Sometimes the problem isn’t hiding somewhere deep in the background and avoiding detection, leaving you spending far too much time focusing on where you think it might be rather than where it lies. Why are my characters not doing anything? Is it because they’re boring? Or that I don’t know what I want them to do? Or that I’ve just jumped into this project with a hell of a lot less preparation than I thought?
No, the issue, I find as of late, is my own damn problem. Being afraid to let those characters do what they need to do. I need them to get into trouble. I need them to cause trouble. I need to strip away more of their worries and fears and make them face them all, whether they’re ready for it or not. It’s an issue I’ve had before, really, and it’s usually caused by going from one extreme to another. I’ve reread some of my older work (trunked, private and otherwise) and noticed I go in waves. At some point I’ll have decided my creative outlets will feature as few filters or barriers as possible and those works will have a bit of wildness to them. Then I’ll go the other way, and write characters that work from an area of personal and/or emotional safety.

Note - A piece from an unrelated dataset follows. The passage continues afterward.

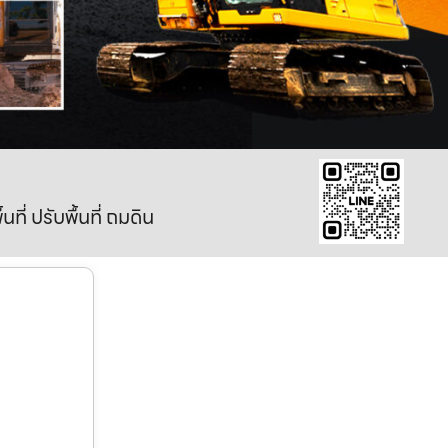
ี่ ปรับพื้นที่ ถมดิน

Now that I think about it, having written Diwa & Kaffi, which is very much the latter, it’s taken me some time to readjust. [Certainly there are a few personal issues at stake too; I wrote that not long before those final extremely stressful months at the Former Day Job. It took me a lot longer than I thought to work my way out of that mental/emotional situation.]
Which I think is why I feel that both Current Projects have finally broken through those barriers. The only way I could do it is to make the decision for both: I shouldn’t give these characters nearly as much protection as I’d been giving them. They need to face more dangers, more uncertainty. Weird things, bad things will happen to them, or to those around them, and they’ll need to process them. It’s what these projects deserve.
That doesn’t mean I won’t write in the ‘safe’ style of Diwa & Kaffi, of course. I just need to remember that each story I write has a different style that needs specific levels of conflict to make them work.